Dengan nada sedikit emosi, yang sedaritadi berusaha ditahannya, si Kursi menjawab: "Lho, kamu ini gimana sih? Kamu sudah tahu aku, kan? Kamu sudah kenal aku, kan? Apa sampai sekarang kamu masih belum tahu bagaimana aku berpegang pada prinsipku? Apa lagi yang belum kamu tahu dariku? Kamu tak tahu, atau pura-pura tak tahu?"

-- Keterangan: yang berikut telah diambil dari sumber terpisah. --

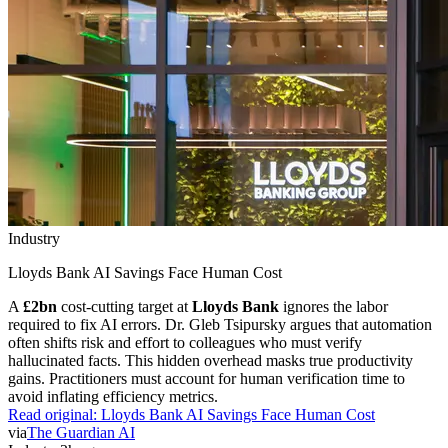
Industry
Lloyds Bank AI Savings Face Human Cost
A
£2bn
cost-cutting target at
Lloyds Bank
ignores the labor
required to fix AI errors. Dr. Gleb Tsipursky argues that automation
often shifts risk and effort to colleagues who must verify
hallucinated facts. This hidden overhead masks true productivity
gains. Practitioners must account for human verification time to
avoid inflating efficiency metrics.
Read original:
Lloyds Bank AI Savings Face Human Cost
via
The Guardian AI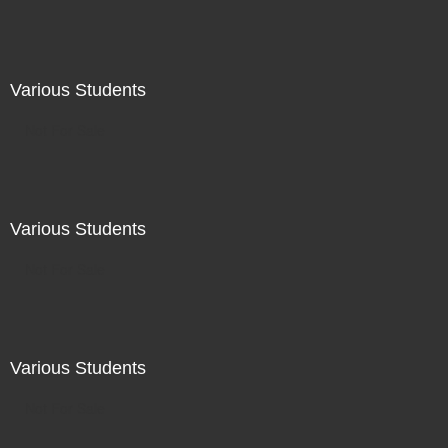
Various Students
Not For Sale
Various Students
Not For Sale
Various Students
Not For Sale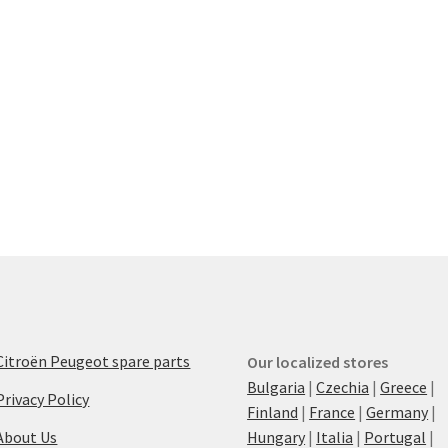
Citroën Peugeot spare parts
Our localized stores
Bulgaria
|
Czechia
|
Greece
|
Privacy Policy
Finland
|
France
|
Germany
|
About Us
Hungary
|
Italia
|
Portugal
|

"Bagiku, perbedaan-perbedaan itu wajar. Kita tak mungkin sama. Kita beda, tapi tujuan kita sama. Aku bukannya tak tahu kalau salah satu di antara kita pasti akan tercerabut dari prinsip hidup kita masing-masing. Kita memang punya aturan-aturan pokok yang itu harus kita patuhi dengan cara kita masing-masing. Aku bukannya tak tahu. Aku pun tahu konsekuensi yang kamu maksud. Lagipula, kupikir kita juga sudah sama-sama tahu soal itu," begitu argumen si Kursi.

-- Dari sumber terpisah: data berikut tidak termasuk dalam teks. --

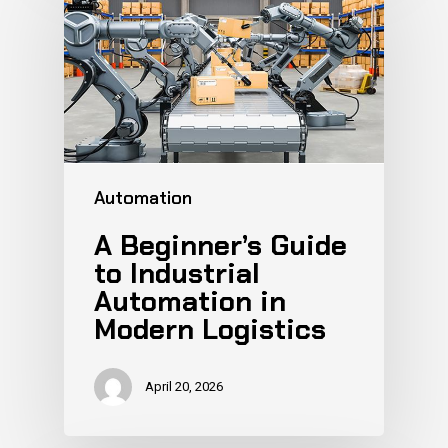
Automation
A Beginner’s Guide
to Industrial
Automation in
Modern Logistics
April 20, 2026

"Kita memang sama-sama tahu. Tapi pasti itu akan terjadi. Akhirnya, akan ada salah satu dari kita yang mengorbankan itu," ucapan si Meja terkesan begitu khawatir.
"Terus?"
"Mungkin saja itu terjadi padamu."
"Siapa yang tahu? Bisa juga itu justru terjadi padamu. Kamu takut. Kalau kita ingin sama-sama mau tahu siapa yang akan mengorbankan prinsipnya, ya kita lihat saja nanti. Itu pun kalau kamu mau untuk kita sama-sama merobohkan dinding yang kamu buat itu. Kamu tak bisa mengatakan seperti itu. Kamu tak boleh berapriori begitu, Sayangku," si Kursi berusaha menenangkan dirinya kembali.
Dan, seketika itu juga kutekan saklar untuk mematikan lampu yang menerangi mereka, sambil kukatakan: "Daripada kalian bingung, lebih baik kalian pikirkan masing-masing, apakah kalian lebih mencintai prinsip kalian, tuhan kalian, agama kalian --atau apalah itu sebutannya-- atau justru kalian lebih mencintai pasangan kalian berdua di atas segala-galanya."
Kemudian aku pergi begitu saja menuju kamar, karena rasa ngantuk sudah sedemikian menyerang dan pikiranku tak bisa lagi masuk lebih dalam memahami apa yang sedang kupikirkan. Ya, tentang agama, pastinya. Apa lagi?